(Supplied material)
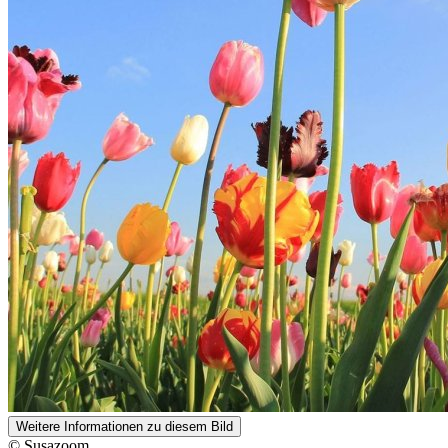
Weitere Informationen zu diesem Bild
© Susazoom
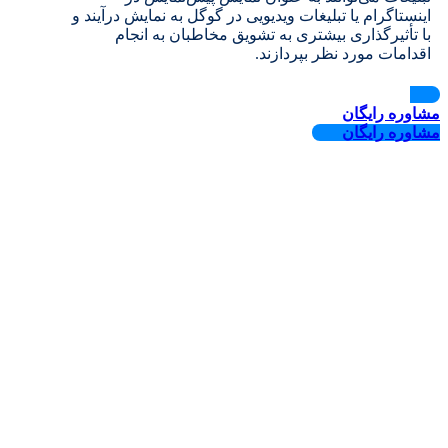
اینستاگرام یا تبلیغات ویدیویی در گوگل به نمایش درآیند و
با تأثیرگذاری بیشتری به تشویق مخاطبان به انجام
اقدامات مورد نظر بپردازند.
مشاوره رایگان
مشاوره رایگان
5/5 - (1585 امتیاز)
(End Supplied material)
Aim of the exercise:
Output the records above exactly; leave out the pictures.

Solution to this exercise:
Weitere Informationen zu diesem Bild
© Susazoom
اینستاگرام یا تبلیغات ویدیویی در گوگل به نمایش درآیند و
با تأثیرگذاری بیشتری به تشویق مخاطبان به انجام
اقدامات مورد نظر بپردازند.
مشاوره رایگان
مشاوره رایگان
5/5 - (1585 امتیاز)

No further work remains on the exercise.